Task>
Please state the number of lines in the entries below where the word "Hướng" appears. Include nothing else.

········

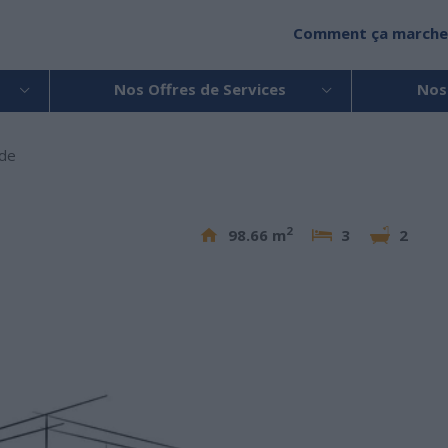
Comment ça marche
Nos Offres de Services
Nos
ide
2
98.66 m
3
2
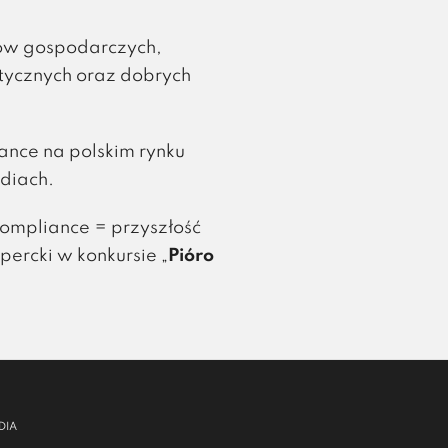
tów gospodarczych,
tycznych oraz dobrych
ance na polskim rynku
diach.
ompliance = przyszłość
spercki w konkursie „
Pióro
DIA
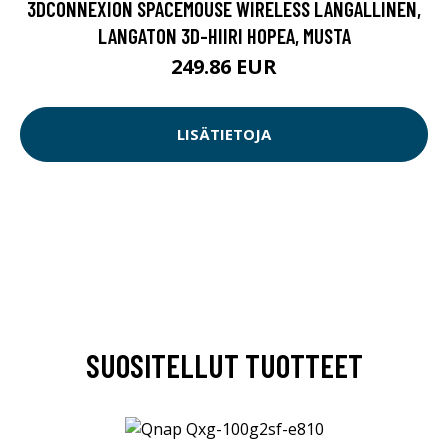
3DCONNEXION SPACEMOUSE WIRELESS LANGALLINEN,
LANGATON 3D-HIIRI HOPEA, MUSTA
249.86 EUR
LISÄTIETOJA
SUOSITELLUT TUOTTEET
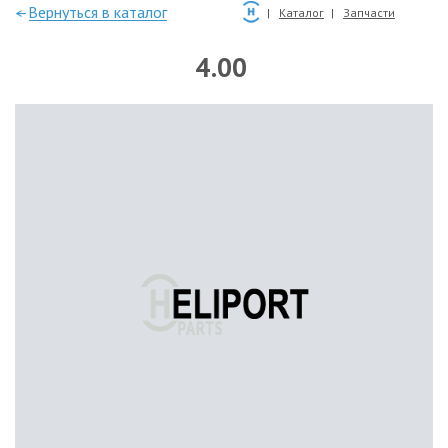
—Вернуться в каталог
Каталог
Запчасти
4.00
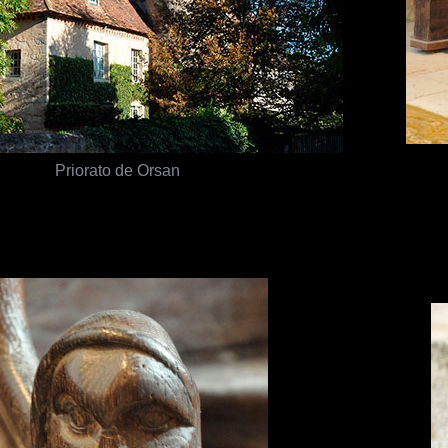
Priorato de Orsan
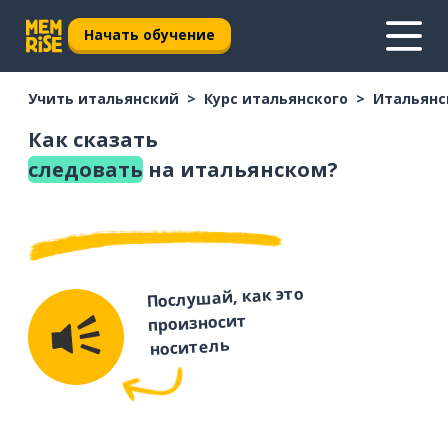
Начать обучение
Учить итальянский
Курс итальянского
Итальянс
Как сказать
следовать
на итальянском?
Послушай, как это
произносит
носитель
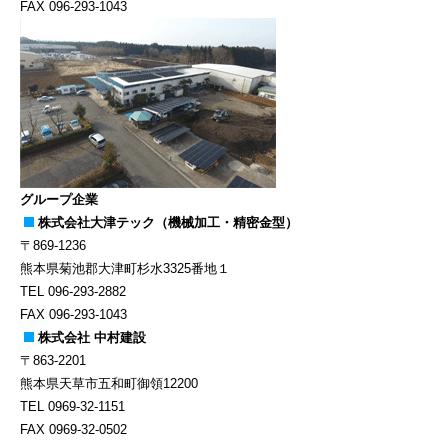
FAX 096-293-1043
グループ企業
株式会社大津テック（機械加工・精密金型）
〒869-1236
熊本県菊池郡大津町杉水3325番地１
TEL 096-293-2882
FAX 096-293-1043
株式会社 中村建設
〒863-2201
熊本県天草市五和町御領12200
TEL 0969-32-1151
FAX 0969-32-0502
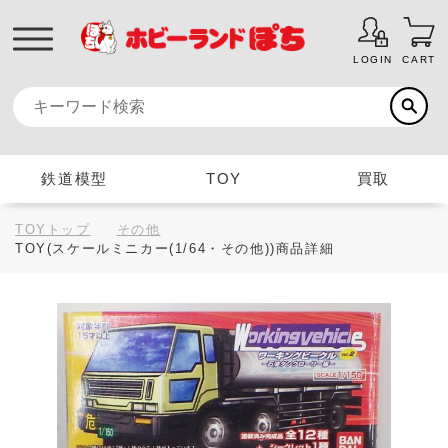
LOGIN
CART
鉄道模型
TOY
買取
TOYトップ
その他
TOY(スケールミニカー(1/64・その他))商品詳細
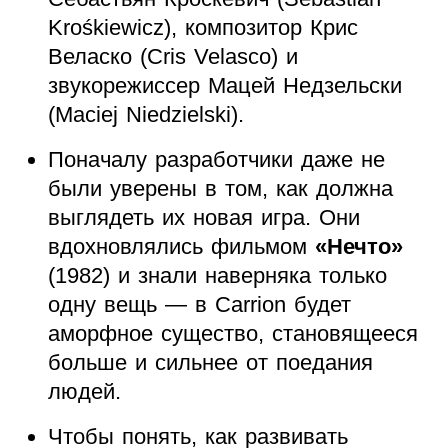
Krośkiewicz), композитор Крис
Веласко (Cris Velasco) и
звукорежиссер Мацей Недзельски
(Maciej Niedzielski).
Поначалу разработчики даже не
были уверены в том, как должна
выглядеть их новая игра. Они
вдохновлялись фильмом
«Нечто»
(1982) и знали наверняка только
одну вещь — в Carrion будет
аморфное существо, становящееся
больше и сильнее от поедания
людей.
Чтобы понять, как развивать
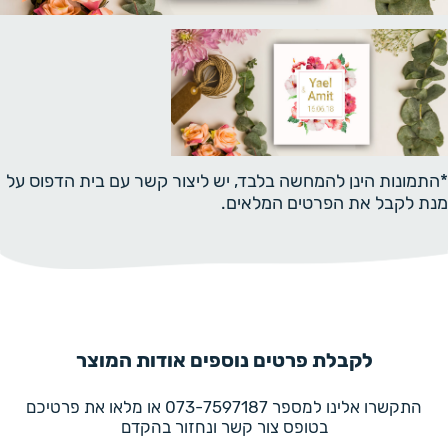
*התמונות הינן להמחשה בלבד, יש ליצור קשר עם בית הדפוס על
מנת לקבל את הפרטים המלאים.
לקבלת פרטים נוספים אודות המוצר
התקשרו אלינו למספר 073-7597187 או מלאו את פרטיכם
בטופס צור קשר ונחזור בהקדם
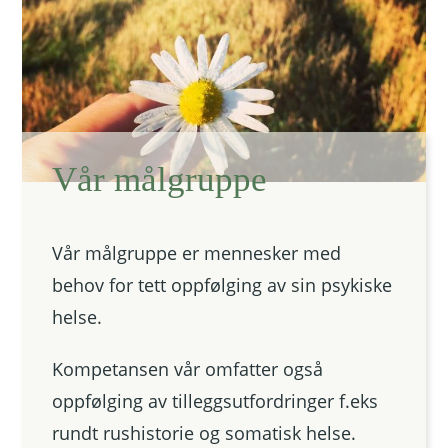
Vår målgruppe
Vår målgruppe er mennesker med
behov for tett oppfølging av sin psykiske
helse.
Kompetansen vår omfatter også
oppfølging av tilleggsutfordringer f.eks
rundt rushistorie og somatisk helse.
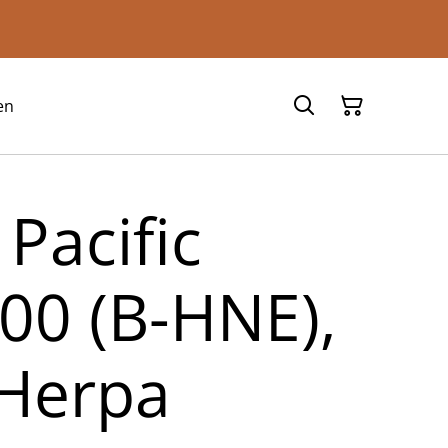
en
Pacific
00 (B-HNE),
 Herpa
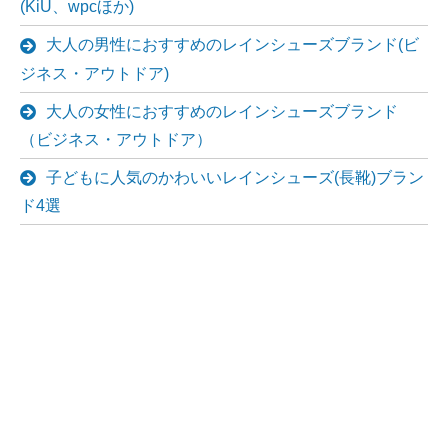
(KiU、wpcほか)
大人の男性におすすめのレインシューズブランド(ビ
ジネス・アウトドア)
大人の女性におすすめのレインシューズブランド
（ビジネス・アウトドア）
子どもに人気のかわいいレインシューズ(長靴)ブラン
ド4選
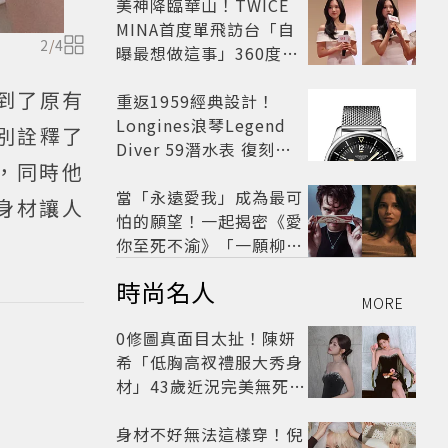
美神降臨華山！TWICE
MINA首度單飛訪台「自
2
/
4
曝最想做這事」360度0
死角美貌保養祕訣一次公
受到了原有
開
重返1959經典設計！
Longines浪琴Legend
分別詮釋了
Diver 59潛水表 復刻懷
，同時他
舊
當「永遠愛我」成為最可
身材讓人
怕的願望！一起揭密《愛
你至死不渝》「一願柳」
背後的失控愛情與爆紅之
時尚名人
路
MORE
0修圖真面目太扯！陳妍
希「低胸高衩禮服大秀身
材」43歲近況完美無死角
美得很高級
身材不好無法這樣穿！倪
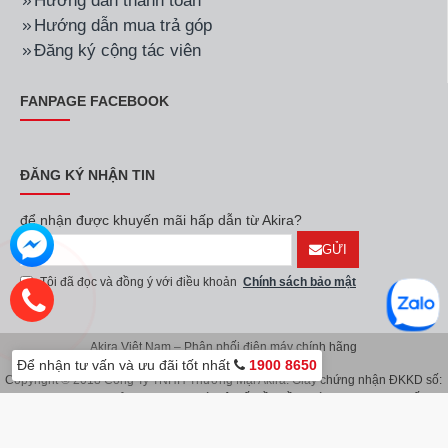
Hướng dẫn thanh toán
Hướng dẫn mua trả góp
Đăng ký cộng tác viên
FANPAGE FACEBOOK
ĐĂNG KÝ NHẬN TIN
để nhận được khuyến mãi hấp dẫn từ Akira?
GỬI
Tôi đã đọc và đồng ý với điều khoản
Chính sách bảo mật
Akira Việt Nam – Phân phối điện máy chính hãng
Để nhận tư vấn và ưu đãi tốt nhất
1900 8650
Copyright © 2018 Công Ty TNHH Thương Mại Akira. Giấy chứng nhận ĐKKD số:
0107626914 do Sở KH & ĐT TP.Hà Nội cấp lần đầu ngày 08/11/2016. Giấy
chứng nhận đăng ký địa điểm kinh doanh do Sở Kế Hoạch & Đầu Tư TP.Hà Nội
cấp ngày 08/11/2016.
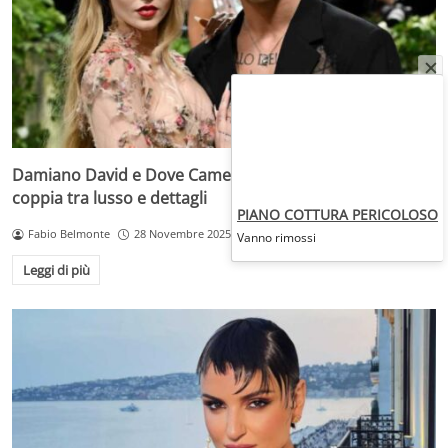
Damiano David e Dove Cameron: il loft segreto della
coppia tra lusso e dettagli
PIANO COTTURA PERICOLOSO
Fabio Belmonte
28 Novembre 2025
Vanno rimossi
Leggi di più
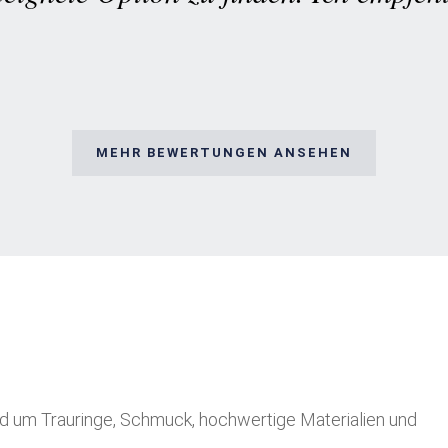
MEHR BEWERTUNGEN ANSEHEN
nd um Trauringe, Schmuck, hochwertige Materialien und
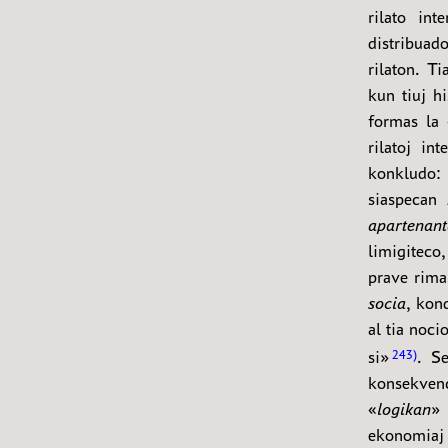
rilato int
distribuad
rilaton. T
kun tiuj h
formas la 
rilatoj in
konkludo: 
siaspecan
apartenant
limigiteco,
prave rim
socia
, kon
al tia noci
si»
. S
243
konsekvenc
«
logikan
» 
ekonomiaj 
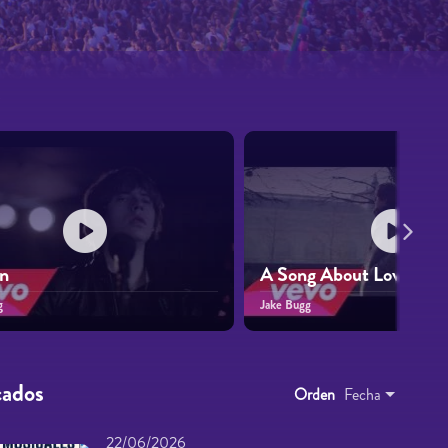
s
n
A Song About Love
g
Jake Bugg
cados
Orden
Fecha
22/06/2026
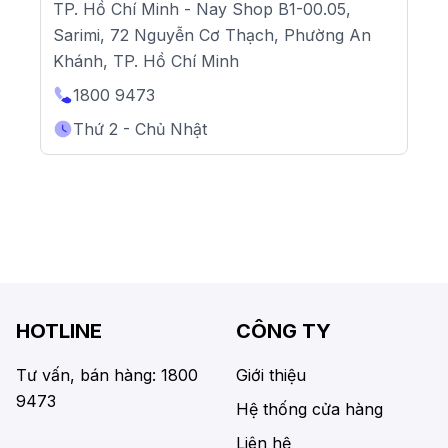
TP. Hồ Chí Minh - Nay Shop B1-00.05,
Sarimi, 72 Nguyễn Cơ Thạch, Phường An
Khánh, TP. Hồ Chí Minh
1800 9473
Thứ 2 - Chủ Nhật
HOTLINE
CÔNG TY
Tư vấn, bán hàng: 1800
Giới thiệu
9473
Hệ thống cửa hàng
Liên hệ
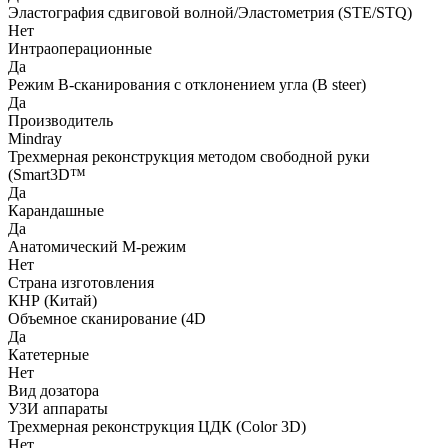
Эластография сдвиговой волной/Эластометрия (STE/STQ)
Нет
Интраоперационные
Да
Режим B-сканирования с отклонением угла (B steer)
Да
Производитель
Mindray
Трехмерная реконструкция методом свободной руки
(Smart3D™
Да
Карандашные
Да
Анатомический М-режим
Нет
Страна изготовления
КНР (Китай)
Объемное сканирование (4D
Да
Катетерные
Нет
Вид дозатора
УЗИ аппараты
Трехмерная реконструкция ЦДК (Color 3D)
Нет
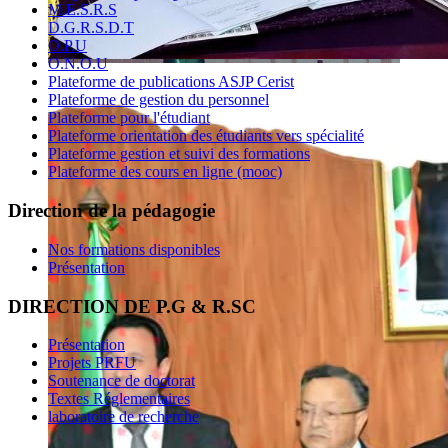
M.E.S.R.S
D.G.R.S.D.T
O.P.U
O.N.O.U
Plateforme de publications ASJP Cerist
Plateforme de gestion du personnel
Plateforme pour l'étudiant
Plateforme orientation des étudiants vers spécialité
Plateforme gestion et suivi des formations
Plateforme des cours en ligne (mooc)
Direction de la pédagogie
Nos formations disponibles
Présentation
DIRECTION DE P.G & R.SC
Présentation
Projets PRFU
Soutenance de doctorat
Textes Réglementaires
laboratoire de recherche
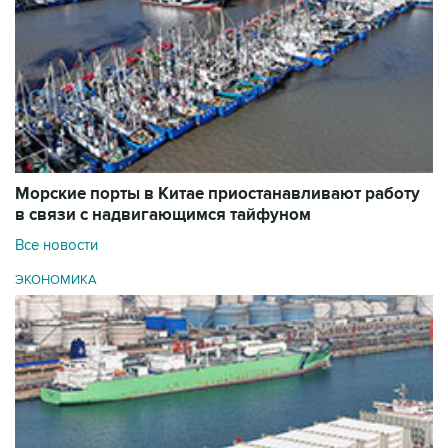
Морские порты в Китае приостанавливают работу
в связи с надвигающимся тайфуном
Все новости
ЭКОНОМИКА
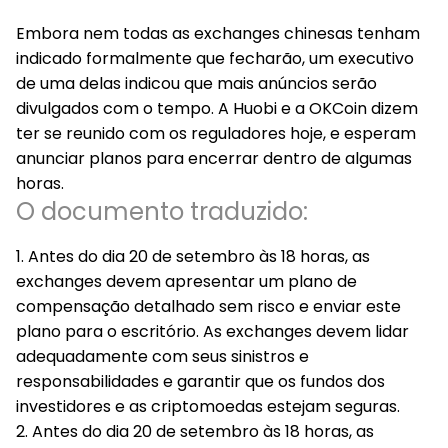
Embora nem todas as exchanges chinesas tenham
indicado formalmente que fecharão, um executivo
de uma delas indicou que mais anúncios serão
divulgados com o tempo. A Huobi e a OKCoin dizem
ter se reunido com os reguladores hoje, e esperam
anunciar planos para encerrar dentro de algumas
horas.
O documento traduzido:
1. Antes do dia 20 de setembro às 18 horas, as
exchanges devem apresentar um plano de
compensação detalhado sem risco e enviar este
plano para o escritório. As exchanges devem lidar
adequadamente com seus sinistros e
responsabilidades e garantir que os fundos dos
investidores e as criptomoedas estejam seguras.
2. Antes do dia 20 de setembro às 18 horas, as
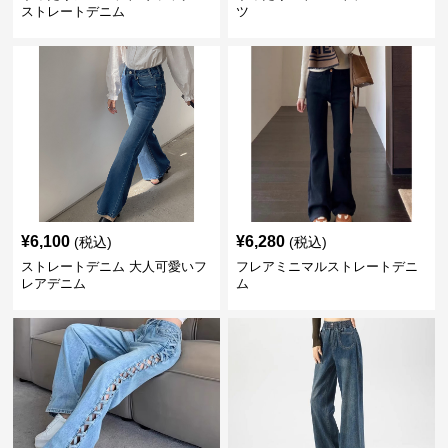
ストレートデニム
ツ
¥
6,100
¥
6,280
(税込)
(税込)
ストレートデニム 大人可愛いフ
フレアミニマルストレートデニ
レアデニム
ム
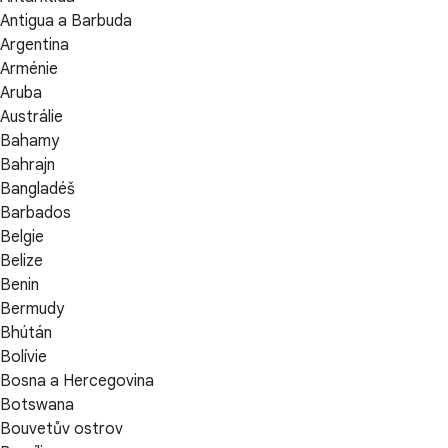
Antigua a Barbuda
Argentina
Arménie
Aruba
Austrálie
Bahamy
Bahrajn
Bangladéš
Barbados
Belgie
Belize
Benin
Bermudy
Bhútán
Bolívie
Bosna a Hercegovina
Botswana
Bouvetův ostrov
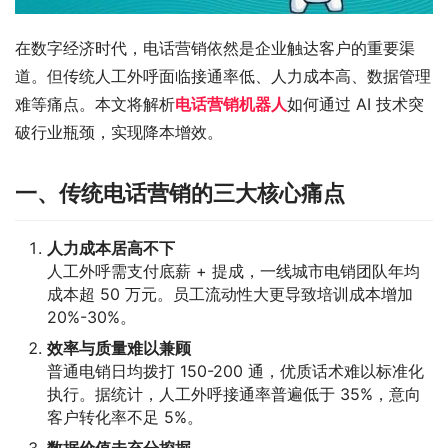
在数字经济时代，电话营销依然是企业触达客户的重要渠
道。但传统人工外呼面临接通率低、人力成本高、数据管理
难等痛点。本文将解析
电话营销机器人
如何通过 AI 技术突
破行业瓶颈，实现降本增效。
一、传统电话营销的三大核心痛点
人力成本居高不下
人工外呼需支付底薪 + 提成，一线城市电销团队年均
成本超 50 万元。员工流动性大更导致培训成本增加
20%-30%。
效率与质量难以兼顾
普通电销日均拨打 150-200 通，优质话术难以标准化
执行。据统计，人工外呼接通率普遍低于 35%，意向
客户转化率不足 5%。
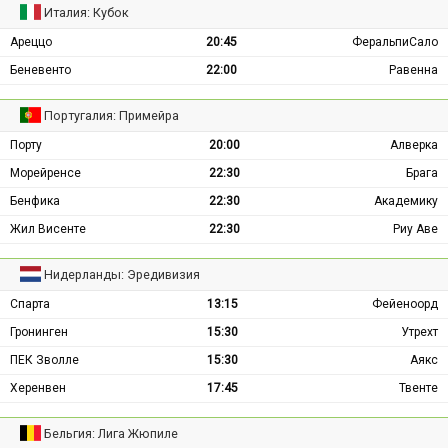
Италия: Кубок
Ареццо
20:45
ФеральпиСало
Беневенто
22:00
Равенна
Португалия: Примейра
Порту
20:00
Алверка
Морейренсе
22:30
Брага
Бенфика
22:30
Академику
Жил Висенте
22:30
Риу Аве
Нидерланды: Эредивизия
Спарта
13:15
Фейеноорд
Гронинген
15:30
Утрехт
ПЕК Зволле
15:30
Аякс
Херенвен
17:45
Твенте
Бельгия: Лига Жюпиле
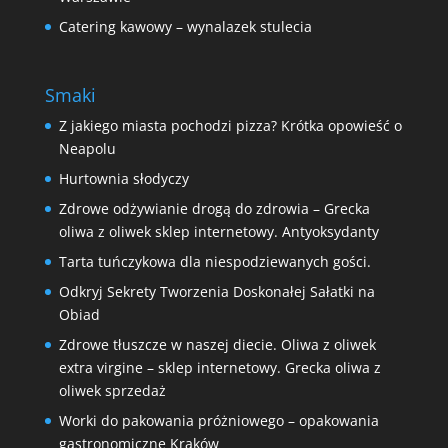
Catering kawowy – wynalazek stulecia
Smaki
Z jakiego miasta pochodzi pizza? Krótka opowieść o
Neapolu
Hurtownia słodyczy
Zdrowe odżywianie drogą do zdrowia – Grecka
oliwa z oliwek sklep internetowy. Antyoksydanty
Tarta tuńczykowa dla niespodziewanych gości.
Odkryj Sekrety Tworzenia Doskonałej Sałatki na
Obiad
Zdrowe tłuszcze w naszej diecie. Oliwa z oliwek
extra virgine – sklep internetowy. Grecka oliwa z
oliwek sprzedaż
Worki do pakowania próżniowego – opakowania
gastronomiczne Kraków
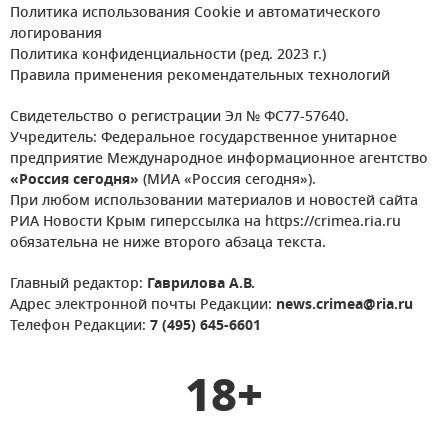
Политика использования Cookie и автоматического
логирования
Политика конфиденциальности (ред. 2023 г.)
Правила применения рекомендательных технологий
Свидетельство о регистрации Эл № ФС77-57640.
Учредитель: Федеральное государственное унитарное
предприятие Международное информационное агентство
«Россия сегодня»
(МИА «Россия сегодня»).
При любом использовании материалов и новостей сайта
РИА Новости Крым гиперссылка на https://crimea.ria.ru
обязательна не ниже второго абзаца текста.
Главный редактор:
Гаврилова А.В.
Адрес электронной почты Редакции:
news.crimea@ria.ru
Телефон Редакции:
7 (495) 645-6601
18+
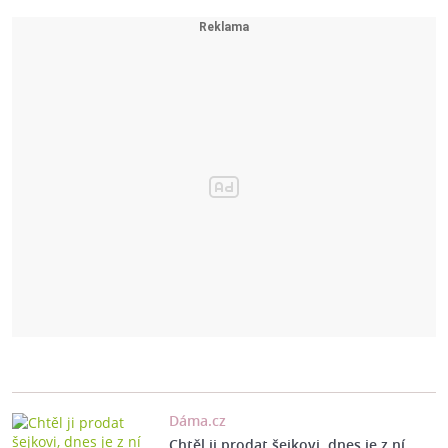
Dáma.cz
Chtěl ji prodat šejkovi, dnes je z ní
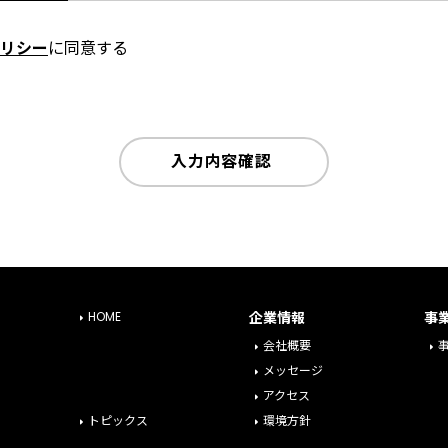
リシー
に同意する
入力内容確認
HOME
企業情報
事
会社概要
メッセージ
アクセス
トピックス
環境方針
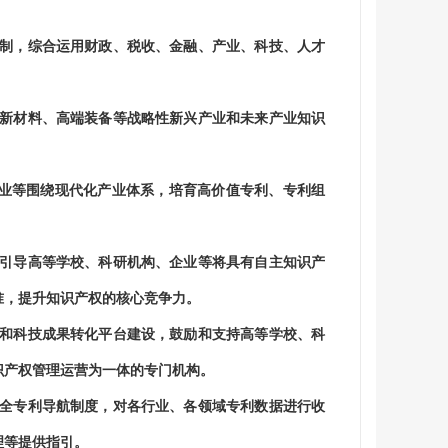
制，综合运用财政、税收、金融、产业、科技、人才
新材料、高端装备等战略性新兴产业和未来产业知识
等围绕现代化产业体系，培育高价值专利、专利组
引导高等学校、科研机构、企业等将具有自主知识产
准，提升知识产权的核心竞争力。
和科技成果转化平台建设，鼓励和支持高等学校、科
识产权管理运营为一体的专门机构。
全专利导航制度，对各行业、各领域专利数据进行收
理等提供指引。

········

Task output>
2